Work request
Could you write out the listing below exactly as it stands, leaving out the pictures?

____________________

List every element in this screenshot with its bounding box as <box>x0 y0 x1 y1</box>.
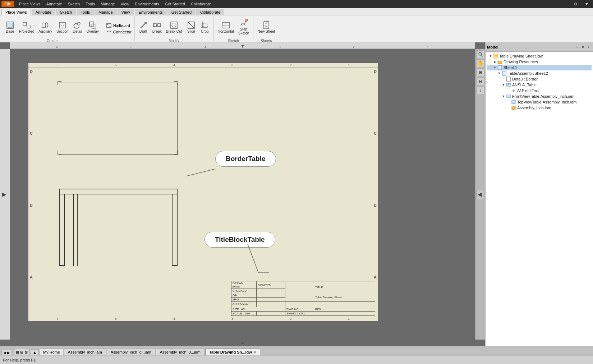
sheet2-icon <box>501 71 507 76</box>
drawing-sheet: D C B A D C B A 6 5 4 3 2 1 <box>28 63 378 321</box>
canvas-area[interactable]: ▼ 6 5 4 3 2 1 ▶ D C <box>0 42 485 346</box>
file-menu[interactable]: File <box>1 1 14 7</box>
section-button[interactable]: Section <box>55 17 70 37</box>
panel-close[interactable]: × <box>580 44 586 50</box>
zoom-out-tool[interactable]: ⊖ <box>477 77 484 85</box>
new-sheet-icon <box>262 21 271 29</box>
tab-place-views[interactable]: Place Views <box>1 9 31 15</box>
titleblock-callout: TitleBlockTable <box>204 232 275 248</box>
tree-field-text[interactable]: A/ A/ Field Text <box>487 88 592 93</box>
menu-place-views[interactable]: Place Views <box>16 1 43 7</box>
model-tree: ▼ Table Drawing Sheet.idw ▶ Drawing Reso… <box>486 52 593 346</box>
corner-tr <box>173 81 179 87</box>
create-group-label: Create <box>4 38 101 43</box>
tab-get-started[interactable]: Get Started <box>167 9 196 15</box>
detail-icon <box>73 21 82 29</box>
table-assembly-label: TableAssemblySheet:2 <box>508 71 548 75</box>
ribbon: Place Views Annotate Sketch Tools Manage… <box>0 8 593 42</box>
tree-top-view[interactable]: TopViewTable:Assembly_inch.iam <box>487 99 592 105</box>
menu-collaborate[interactable]: Collaborate <box>188 1 214 7</box>
border-a-right: A <box>374 275 377 279</box>
panel-minimize[interactable]: − <box>574 44 580 50</box>
tab-assembly-0[interactable]: Assembly_inch_0...iam <box>156 349 204 355</box>
tab-bar-buttons[interactable]: ◀ ▶ <box>1 350 12 355</box>
connector-label[interactable]: Connector <box>113 30 132 34</box>
tree-assembly[interactable]: Assembly_inch.iam <box>487 105 592 111</box>
svg-rect-2 <box>23 22 27 25</box>
tree-front-view[interactable]: ▼ FrontViewTable:Assembly_inch.iam <box>487 93 592 99</box>
start-sketch-button[interactable]: Start Sketch <box>236 17 251 37</box>
tab-icons[interactable]: ⊞ ⊟ ⊠ <box>14 349 29 355</box>
base-button[interactable]: Base <box>4 17 17 37</box>
tab-table-drawing[interactable]: Table Drawing Sh...idw × <box>205 349 260 355</box>
nailboard-icon <box>106 23 112 28</box>
tab-assembly-inch[interactable]: Assembly_inch.iam <box>64 349 106 355</box>
horizontal-button[interactable]: Horizontal <box>216 17 236 37</box>
front-view-drawing <box>59 189 178 266</box>
corner-tl <box>57 81 64 87</box>
menu-view[interactable]: View <box>118 1 132 7</box>
crop-button[interactable]: Crop <box>198 17 211 37</box>
svg-line-5 <box>47 22 48 25</box>
tab-collaborate[interactable]: Collaborate <box>196 9 224 15</box>
menu-environments[interactable]: Environments <box>132 1 162 7</box>
svg-point-28 <box>245 19 248 21</box>
svg-point-15 <box>109 26 110 27</box>
tab-view[interactable]: View <box>118 9 134 15</box>
tree-default-border[interactable]: Default Border <box>487 76 592 82</box>
tab-tools[interactable]: Tools <box>77 9 94 15</box>
slice-button[interactable]: Slice <box>185 17 198 37</box>
tab-manage[interactable]: Manage <box>95 9 117 15</box>
overlay-button[interactable]: Overlay <box>84 17 100 37</box>
breakout-button[interactable]: Break Out <box>164 17 184 37</box>
menu-get-started[interactable]: Get Started <box>162 1 188 7</box>
svg-rect-43 <box>506 77 511 81</box>
fit-tool[interactable]: ↕ <box>477 86 484 94</box>
break-button[interactable]: Break <box>151 17 164 37</box>
default-border-label: Default Border <box>512 77 538 81</box>
nailboard-label[interactable]: Nailboard <box>113 23 130 28</box>
top-view-box <box>59 83 178 155</box>
tree-drawing-resources[interactable]: ▶ Drawing Resources <box>487 59 592 65</box>
tree-root[interactable]: ▼ Table Drawing Sheet.idw <box>487 53 592 59</box>
detail-button[interactable]: Detail <box>71 17 84 37</box>
sheet1-label: Sheet:1 <box>504 65 517 70</box>
svg-rect-17 <box>153 24 156 27</box>
tab-sketch[interactable]: Sketch <box>56 9 76 15</box>
menu-tools[interactable]: Tools <box>83 1 98 7</box>
border-icon <box>506 77 511 82</box>
tree-sheet1[interactable]: ▼ Sheet:1 <box>487 65 592 70</box>
callout2-pointer <box>248 244 269 276</box>
corner-bl <box>57 150 64 156</box>
tree-ansi-table[interactable]: ▼ ANSI A_Table <box>487 82 592 88</box>
projected-button[interactable]: Projected <box>17 17 36 37</box>
tab-up-arrow[interactable]: ▲ <box>31 349 38 355</box>
tab-close-icon[interactable]: × <box>254 350 256 354</box>
pan-tool[interactable]: 🖐 <box>477 59 484 67</box>
draft-button[interactable]: Draft <box>137 17 150 37</box>
zoom-in-tool[interactable]: ⊕ <box>477 68 484 76</box>
tree-table-assembly[interactable]: ▼ TableAssemblySheet:2 <box>487 70 592 76</box>
tab-annotate[interactable]: Annotate <box>32 9 55 15</box>
svg-rect-49 <box>512 101 515 103</box>
tab-environments[interactable]: Environments <box>135 9 167 15</box>
auxiliary-icon <box>41 21 50 29</box>
canvas-viewport[interactable]: D C B A D C B A 6 5 4 3 2 1 <box>10 49 475 340</box>
ruler-top: ▼ 6 5 4 3 2 1 <box>10 42 475 49</box>
zoom-tool[interactable] <box>477 50 484 58</box>
tab-my-home[interactable]: My Home <box>40 349 63 355</box>
minimize-icon[interactable]: ▼ <box>582 1 592 7</box>
panel-add[interactable]: + <box>586 44 592 50</box>
sheets-group-label: Sheets <box>256 38 277 43</box>
search-icon[interactable]: ⚙ <box>571 1 580 7</box>
right-scroll-arrow[interactable]: ◀ <box>476 190 483 199</box>
new-sheet-button[interactable]: New Sheet <box>256 17 277 37</box>
assembly-label: Assembly_inch.iam <box>517 106 551 110</box>
tab-assembly-d[interactable]: Assembly_inch_d...iam <box>107 349 155 355</box>
auxiliary-button[interactable]: Auxiliary <box>37 17 54 37</box>
menu-annotate[interactable]: Annotate <box>43 1 65 7</box>
ribbon-group-sketch: Horizontal Start Sketch Sketch <box>214 16 254 41</box>
left-scroll-arrow[interactable]: ▶ <box>2 192 6 197</box>
menu-manage[interactable]: Manage <box>98 1 118 7</box>
menu-sketch[interactable]: Sketch <box>65 1 83 7</box>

____________________

Written solution
List every element in this screenshot with its bounding box as <box>x0 y0 x1 y1</box>.
sheet2-icon <box>501 71 507 76</box>
drawing-sheet: D C B A D C B A 6 5 4 3 2 1 <box>28 63 378 321</box>
canvas-area[interactable]: ▼ 6 5 4 3 2 1 ▶ D C <box>0 42 485 346</box>
file-menu[interactable]: File <box>1 1 14 7</box>
section-button[interactable]: Section <box>55 17 70 37</box>
panel-close[interactable]: × <box>580 44 586 50</box>
zoom-out-tool[interactable]: ⊖ <box>477 77 484 85</box>
new-sheet-icon <box>262 21 271 29</box>
tab-place-views[interactable]: Place Views <box>1 9 31 15</box>
titleblock-callout: TitleBlockTable <box>204 232 275 248</box>
tree-field-text[interactable]: A/ A/ Field Text <box>487 88 592 93</box>
menu-place-views[interactable]: Place Views <box>16 1 43 7</box>
model-tree: ▼ Table Drawing Sheet.idw ▶ Drawing Reso… <box>486 52 593 346</box>
corner-tr <box>173 81 179 87</box>
create-group-label: Create <box>4 38 101 43</box>
tab-get-started[interactable]: Get Started <box>167 9 196 15</box>
detail-icon <box>73 21 82 29</box>
table-assembly-label: TableAssemblySheet:2 <box>508 71 548 75</box>
ribbon: Place Views Annotate Sketch Tools Manage… <box>0 8 593 42</box>
tree-top-view[interactable]: TopViewTable:Assembly_inch.iam <box>487 99 592 105</box>
menu-collaborate[interactable]: Collaborate <box>188 1 214 7</box>
border-a-right: A <box>374 275 377 279</box>
panel-minimize[interactable]: − <box>574 44 580 50</box>
tab-assembly-0[interactable]: Assembly_inch_0...iam <box>156 349 204 355</box>
tab-bar-buttons[interactable]: ◀ ▶ <box>1 350 12 355</box>
connector-label[interactable]: Connector <box>113 30 132 34</box>
tree-assembly[interactable]: Assembly_inch.iam <box>487 105 592 111</box>
svg-rect-2 <box>23 22 27 25</box>
tree-front-view[interactable]: ▼ FrontViewTable:Assembly_inch.iam <box>487 93 592 99</box>
start-sketch-button[interactable]: Start Sketch <box>236 17 251 37</box>
tab-icons[interactable]: ⊞ ⊟ ⊠ <box>14 349 29 355</box>
base-button[interactable]: Base <box>4 17 17 37</box>
tab-table-drawing[interactable]: Table Drawing Sh...idw × <box>205 349 260 355</box>
nailboard-icon <box>106 23 112 28</box>
tab-assembly-inch[interactable]: Assembly_inch.iam <box>64 349 106 355</box>
horizontal-button[interactable]: Horizontal <box>216 17 236 37</box>
front-view-drawing <box>59 189 178 266</box>
corner-tl <box>57 81 64 87</box>
menu-view[interactable]: View <box>118 1 132 7</box>
crop-button[interactable]: Crop <box>198 17 211 37</box>
svg-line-5 <box>47 22 48 25</box>
tab-collaborate[interactable]: Collaborate <box>196 9 224 15</box>
menu-environments[interactable]: Environments <box>132 1 162 7</box>
svg-point-28 <box>245 19 248 21</box>
svg-point-15 <box>109 26 110 27</box>
tab-view[interactable]: View <box>118 9 134 15</box>
tree-default-border[interactable]: Default Border <box>487 76 592 82</box>
tab-tools[interactable]: Tools <box>77 9 94 15</box>
slice-button[interactable]: Slice <box>185 17 198 37</box>
tab-manage[interactable]: Manage <box>95 9 117 15</box>
overlay-button[interactable]: Overlay <box>84 17 100 37</box>
breakout-button[interactable]: Break Out <box>164 17 184 37</box>
menu-get-started[interactable]: Get Started <box>162 1 188 7</box>
svg-rect-43 <box>506 77 511 81</box>
fit-tool[interactable]: ↕ <box>477 86 484 94</box>
break-button[interactable]: Break <box>151 17 164 37</box>
default-border-label: Default Border <box>512 77 538 81</box>
nailboard-label[interactable]: Nailboard <box>113 23 130 28</box>
top-view-box <box>59 83 178 155</box>
tree-drawing-resources[interactable]: ▶ Drawing Resources <box>487 59 592 65</box>
tree-root[interactable]: ▼ Table Drawing Sheet.idw <box>487 53 592 59</box>
detail-button[interactable]: Detail <box>71 17 84 37</box>
sheet1-label: Sheet:1 <box>504 65 517 70</box>
svg-rect-17 <box>153 24 156 27</box>
tab-sketch[interactable]: Sketch <box>56 9 76 15</box>
menu-tools[interactable]: Tools <box>83 1 98 7</box>
border-icon <box>506 77 511 82</box>
tree-sheet1[interactable]: ▼ Sheet:1 <box>487 65 592 70</box>
callout2-pointer <box>248 244 269 276</box>
corner-bl <box>57 150 64 156</box>
tree-ansi-table[interactable]: ▼ ANSI A_Table <box>487 82 592 88</box>
projected-button[interactable]: Projected <box>17 17 36 37</box>
tab-up-arrow[interactable]: ▲ <box>31 349 38 355</box>
tab-close-icon[interactable]: × <box>254 350 256 354</box>
pan-tool[interactable]: 🖐 <box>477 59 484 67</box>
draft-button[interactable]: Draft <box>137 17 150 37</box>
zoom-in-tool[interactable]: ⊕ <box>477 68 484 76</box>
tree-table-assembly[interactable]: ▼ TableAssemblySheet:2 <box>487 70 592 76</box>
tab-annotate[interactable]: Annotate <box>32 9 55 15</box>
svg-rect-49 <box>512 101 515 103</box>
tab-environments[interactable]: Environments <box>135 9 167 15</box>
auxiliary-icon <box>41 21 50 29</box>
canvas-viewport[interactable]: D C B A D C B A 6 5 4 3 2 1 <box>10 49 475 340</box>
ruler-top: ▼ 6 5 4 3 2 1 <box>10 42 475 49</box>
zoom-tool[interactable] <box>477 50 484 58</box>
tab-my-home[interactable]: My Home <box>40 349 63 355</box>
minimize-icon[interactable]: ▼ <box>582 1 592 7</box>
panel-add[interactable]: + <box>586 44 592 50</box>
sheets-group-label: Sheets <box>256 38 277 43</box>
search-icon[interactable]: ⚙ <box>571 1 580 7</box>
right-scroll-arrow[interactable]: ◀ <box>476 190 483 199</box>
new-sheet-button[interactable]: New Sheet <box>256 17 277 37</box>
assembly-label: Assembly_inch.iam <box>517 106 551 110</box>
tab-assembly-d[interactable]: Assembly_inch_d...iam <box>107 349 155 355</box>
auxiliary-button[interactable]: Auxiliary <box>37 17 54 37</box>
menu-annotate[interactable]: Annotate <box>43 1 65 7</box>
ribbon-group-sketch: Horizontal Start Sketch Sketch <box>214 16 254 41</box>
left-scroll-arrow[interactable]: ▶ <box>2 192 6 197</box>
menu-manage[interactable]: Manage <box>98 1 118 7</box>
menu-sketch[interactable]: Sketch <box>65 1 83 7</box>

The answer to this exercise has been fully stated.